Most birth defects are congenital, meaning they are caused by anomalies in our genetic make-up, and babies are born with them.
“Most are idiopathic, meaning they happen at random. Others stem from prenatal exposures: maternal drug or alcohol use, environmental toxins, heavy metals, radiation, or nutritional deficiencies like folic acid deficiency, which can lead to neural tube defects,” he explained.
The sickle cell screening programme at JOORTH was started and sponsored by the American Society of Hematology.
At the time, most children born with sickle cell disease did not survive past age five. The initiative set out to determine whether early screening and treatment could change that.
Now, just five years in, preliminary data shows positive outcomes. Dr Awuonda noted that newborns with sickle cell appear healthy for the first six months.
“Without treatment, complications emerge: swelling of the hands and feet, anaemia, frequent infections such as acute chest syndrome (a severe pneumonia unresponsive to conventional treatment), and organ failure, particularly of the spleen.”
Dr Awuonda noted that affordable early interventions such as folic acid for blood building and routine vaccines, including the pneumococcal booster, have helped babies live longer.
Uganda was the first East African country to mandate universal newborn screening for sickle cell disease. Dr Charles Kiyaga, who initiated the programme, told Nation: “When we started, we didn’t have funds for sickle cell screening. We leveraged HIV programmes to survey and understand the burden of the disease.”
He noted that even with limited funding, countries with a high burden of sickle cell disease should first establish their burden through data collection, which becomes a key advocacy tool. “Avoid siloed efforts in government. Whatever effort comes in should be through a national coordinated mechanism,” he said.

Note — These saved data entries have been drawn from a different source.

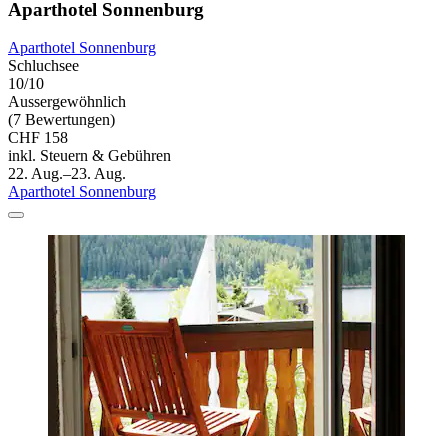
Aparthotel Sonnenburg
Aparthotel Sonnenburg
Schluchsee
10/10
Aussergewöhnlich
(7 Bewertungen)
CHF 158
inkl. Steuern & Gebühren
22. Aug.–23. Aug.
Aparthotel Sonnenburg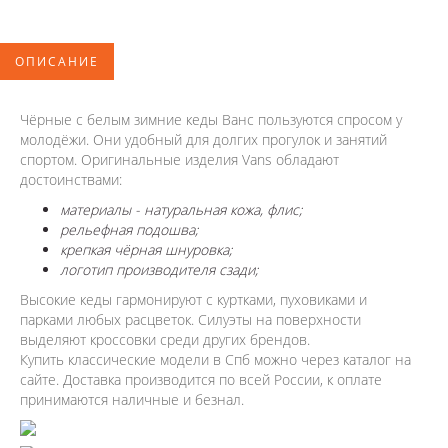
ОПИСАНИЕ
Чёрные с белым зимние кеды Ванс пользуются спросом у
молодёжи. Они удобный для долгих прогулок и занятий
спортом. Оригинальные изделия Vans обладают
достоинствами:
материалы - натуральная кожа, флис;
рельефная подошва;
крепкая чёрная шнуровка;
логотип производителя сзади;
Высокие кеды гармонируют с куртками, пуховиками и
парками любых расцветок. Силуэты на поверхности
выделяют кроссовки среди других брендов.
Купить классические модели в Спб можно через каталог на
сайте. Доставка производится по всей России, к оплате
принимаются наличные и безнал.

To win over Uganda’s parliament, his team presented a white paper with their data. “Some of them heard about that for the first time. Some didn’t think it was a disease, and others believed it was some spiritual thing or bad omen,” Dr Kiyaga said. After training sessions, the Health committee took it up and eventually procured drugs.
Partners have since joined, and Uganda now locally manufactures Hydroxyurea, a key sickle cell drug. Local production cut the cost from about UGX 2,000 (Sh 70) per capsule to UGX 500 (Sh 25).

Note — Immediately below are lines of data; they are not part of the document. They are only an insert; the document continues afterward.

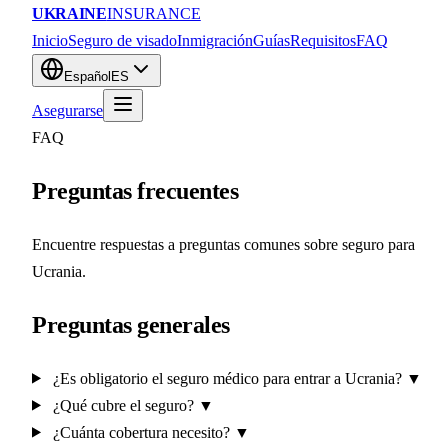
UKRAINE
INSURANCE
Inicio
Seguro de visado
Inmigración
Guías
Requisitos
FAQ
Español
ES
Asegurarse
FAQ
Preguntas frecuentes
Encuentre respuestas a preguntas comunes sobre seguro para
Ucrania.
Preguntas generales
¿Es obligatorio el seguro médico para entrar a Ucrania?
▼
¿Qué cubre el seguro?
▼
¿Cuánta cobertura necesito?
▼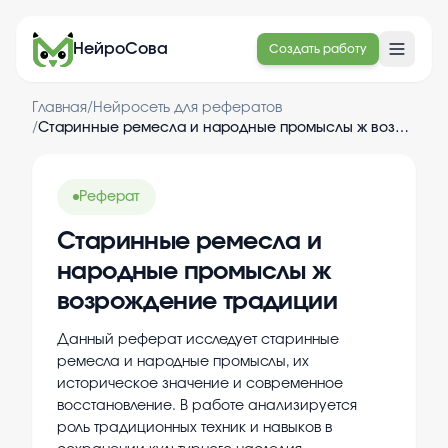
НейроСова
Создать работу
Главная
/
Нейросеть для рефератов
/
Старинные ремесла и народные промыслы ж возрождение традиции
Реферат
Старинные ремесла и
народные промыслы ж
возрождение традиции
Данный реферат исследует старинные
ремесла и народные промыслы, их
историческое значение и современное
восстановление. В работе анализируется
роль традиционных техник и навыков в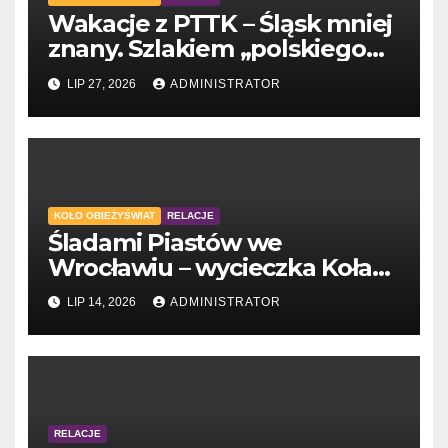
Wakacje z PTTK – Śląsk mniej
znany. Szlakiem „polskiego
Gaudiego” do Tychów
LIP 27, 2026
ADMINISTRATOR
KOŁO OBIEŻYŚWIAT
RELACJE
Śladami Piastów we
Wrocławiu – wycieczka Koła
Obieżyświat
LIP 14, 2026
ADMINISTRATOR
RELACJE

“That is something people can afford. If it lessens the suffering, parents can try, especially when we have a shortfall in supply.”

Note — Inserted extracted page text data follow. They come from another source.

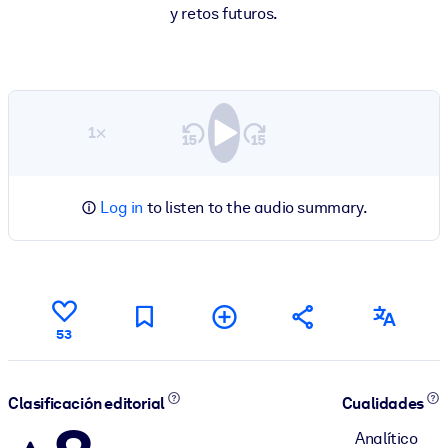
y retos futuros.
1×
Log in
to listen to the audio summary.
53
Clasificación editorial
Cualidades
Analítico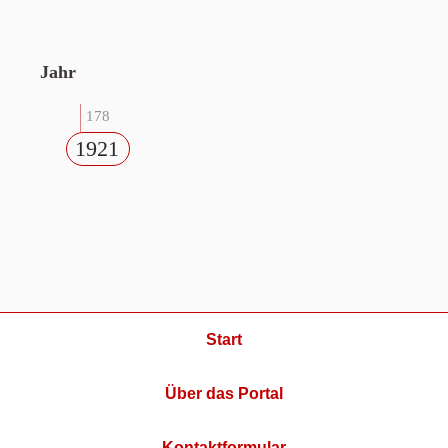
Jahr
178
1921
Start
Über das Portal
Kontaktformular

He added that while government may lack funds, it has the power to create incentives: “If a local manufacturer comes in and they are given tax holidays, then they find the country conducive to invest in.” Uganda already has a technology company producing sickle cell screening kits.
Dr Kiyaga noted that although 20,000 children are born with sickle cell in Uganda every year, about eight in 10 were dying; that figure has now dropped to about five in 10 since new interventions were introduced. “We are hopeful that the number will go down,” he said.
At the side event, Dr Ayesha De Costa of the World Health Organization’s Department of Child and Adolescent Health, said countries yet to start screening can learn from those already doing so. Embedding newborn screening, diagnosis, and management into routine maternal newborn services is critical to reducing early childhood deaths, she added. “You do not have to start with screening of all birth defects. Just start with one.”